Start of RECORDS FOR PROCESSING
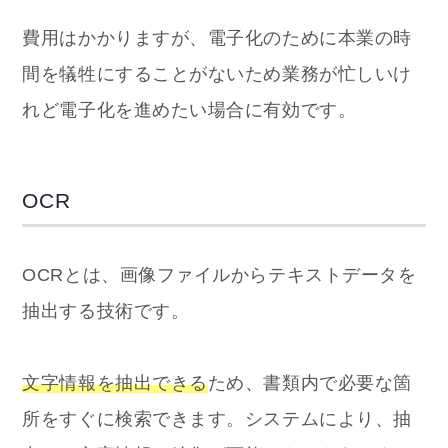
費用はかかりますが、電子化のために本業の時
間を犠牲にすることがないため業務が忙しいけ
れど電子化を進めたい場合に有効です。
OCR
OCRとは、画像ファイルからテキストデータを
抽出する技術です。
文字情報を抽出できる
ため、書類内で必要な箇
所をすぐに検索できます。システムにより、抽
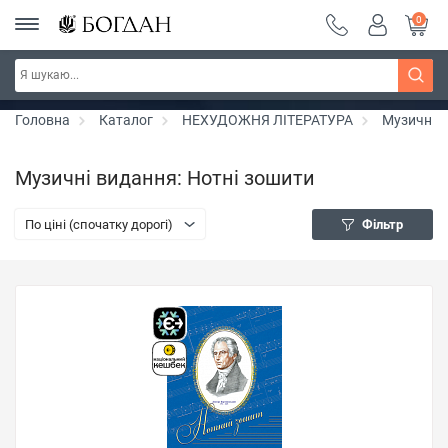
0
Серія "Чейзіана" ~ знижка 20%
Дізнатись більше
Головна
Каталог
НЕХУДОЖНЯ ЛІТЕРАТУРА
Музичні 
Музичні видання: Нотні зошити
По ціні (спочатку дорогі)
Фільтр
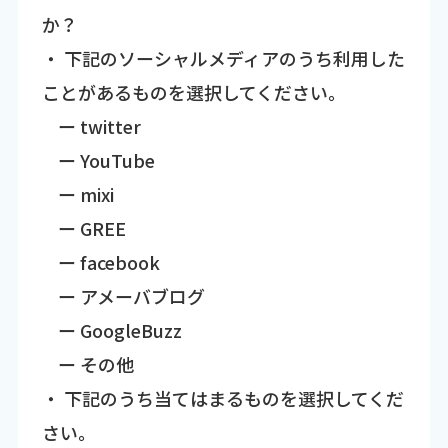
か？
・ 下記のソーシャルメディアのうち利用した
ことがあるものを選択してください。
ー twitter
ー YouTube
ー mixi
ー GREE
ー facebook
ー アメーバブログ
ー GoogleBuzz
ー その他
・ 下記のうち当てはまるものを選択してくだ
さい。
End of RECORDS FOR PROCESSING
▶ _WHAT TO DO_: Among the lines above, some may hold the string "Музичні". State how many, giving the number alone.

▶ _EXERCISE ANSWER_: 2